▶ Exercise aim: Filter the entries and keep only the lines where the string "java" appears.

Collected data

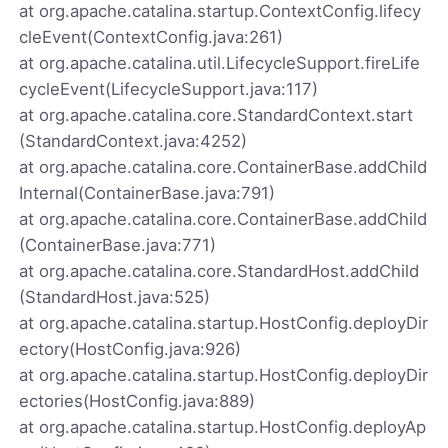
at org.apache.catalina.startup.ContextConfig.lifecy
cleEvent(ContextConfig.java:261)
at org.apache.catalina.util.LifecycleSupport.fireLife
cycleEvent(LifecycleSupport.java:117)
at org.apache.catalina.core.StandardContext.start
(StandardContext.java:4252)
at org.apache.catalina.core.ContainerBase.addChild
Internal(ContainerBase.java:791)
at org.apache.catalina.core.ContainerBase.addChild
(ContainerBase.java:771)
at org.apache.catalina.core.StandardHost.addChild
(StandardHost.java:525)
at org.apache.catalina.startup.HostConfig.deployDir
ectory(HostConfig.java:926)
at org.apache.catalina.startup.HostConfig.deployDir
ectories(HostConfig.java:889)
at org.apache.catalina.startup.HostConfig.deployAp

▶ Task output:
cleEvent(ContextConfig.java:261)
cycleEvent(LifecycleSupport.java:117)
(StandardContext.java:4252)
Internal(ContainerBase.java:791)
(ContainerBase.java:771)
(StandardHost.java:525)
ectory(HostConfig.java:926)
ectories(HostConfig.java:889)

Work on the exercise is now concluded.